By Julie Dwyer
As part of The United Methodist Church’s Baptismal Covenant, new members promise to faithfully participate in a local congregation through their prayers, presence, gifts, service and witness. But how can they go beyond the words they profess to actually living into these vows? In a special five-part series, we look at each aspect of this membership vow and how United Methodists can answer the call to serve Christ through the local church.
The Rev. Roy Hilburn knows the importance of being present in the local church and the community. When he became senior pastor at Coharie United Methodist Church in Clinton, North Carolina, there were eight members, the youngest of whom was 55.
Now, almost a decade later, membership at the primarily Native American church has more than quadrupled. It’s often standing-room only on special occasions.
Early on, Hilburn encouraged his congregation to actively seek the lost in their midst. Doing so energized members and attracted new ones, including young families. Those fresh faces added fuel to the fire and the church extended its reach.
“We’re always looking to help those who are hurting,” he said. “That really helps us focus in on community. That makes us look around and see who is in need around us.”
When United Methodists stand in the company of those in need, they are living into their membership vows, specifically the promise to participate in a local congregation through their presence. The pledge also includes prayers, gifts, service and witness.
“We usually think of presence as showing up on Sunday morning,” said the Rev. Mark W. Stamm, author of “Our Membership Vows,” a Discipleship Ministries resource. “I’m all for showing up on Sunday morning, (but) being present with and for God also may mean being present with and for God in other places, with those who are ill or who need advocacy or who simply are lonely and need someone to stand with them.”
He said that often means being present with those who are absent from church, and that’s not just the pastor’s duty. “That’s really the whole church’s work — to be sister and brother with all those with whom we’ve been united by baptism. If they can’t get to us, it’s our job to go to them, and not just electronically.

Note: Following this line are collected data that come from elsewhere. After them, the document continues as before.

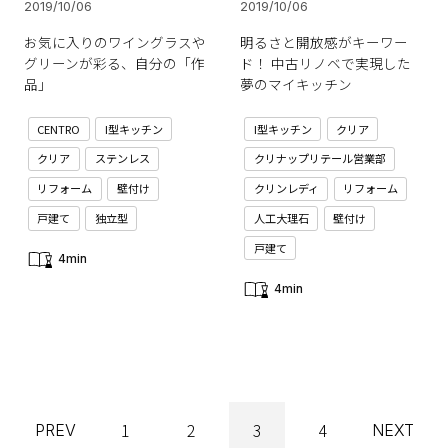
2019/10/06
2019/10/06
お気に入りのワイングラスや
明るさと開放感がキーワー
グリーンが彩る、自分の「作
ド！ 中古リノベで実現した
品」
夢のマイキッチン
CENTRO
I型キッチン
I型キッチン
クリア
クリア
ステンレス
クリナップリテール営業部
リフォーム
壁付け
クリンレディ
リフォーム
戸建て
独立型
人工大理石
壁付け
戸建て
4min
4min
1
2
3
4
PREV
NEXT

What we can do by internet, email and phone is wonderful, but there’s no substitute for showing up. So much of discipleship is showing up,” Stamm said.
Hilburn shared the story of a family his congregation helped recently. A young mother was carrying her paraplegic son, who was 8 or 9 years old, up and down the dilapidated stairs of their mobile home every time she left the house. She then had to go back and retrieve his wheelchair.
She often did this three or four times a day.
“It was really breaking her down,” Hilburn said. “Those steps were not safe to walk on for a normal person, much less a mom toting a son.”
The congregation quickly took action. They teamed with another United Methodist church in the area and the Lowe’s Heroes program to build the family a wheelchair ramp.
“The mother was very grateful for what we had done. It has definitely changed their lives for the better. … (The young boy’s) smiles said it all,” Hilburn said.
Elsa Aurora Escrivao Zunguze, a member of Malhangalene United Methodist Church in Maputo, Mozambique, said she feels privileged that United Methodists are given room to act. She helps with a ministry called Solidarity Soup that feeds the hungry each week.
“As we serve (soup) to the needy, I feel that the church becomes more involved with the reality that surrounds it; on the other hand, the community begins to understand one of the reasons why the church is there,” she said.
Dr. Neil Peralta, chairperson for the worship and scholarship committees at First United Methodist Church in Baguio City, Philippines, said he prefers a holistic meaning of the word “presence,” one that “encompasses each person’s physical involvement and spiritual formation.”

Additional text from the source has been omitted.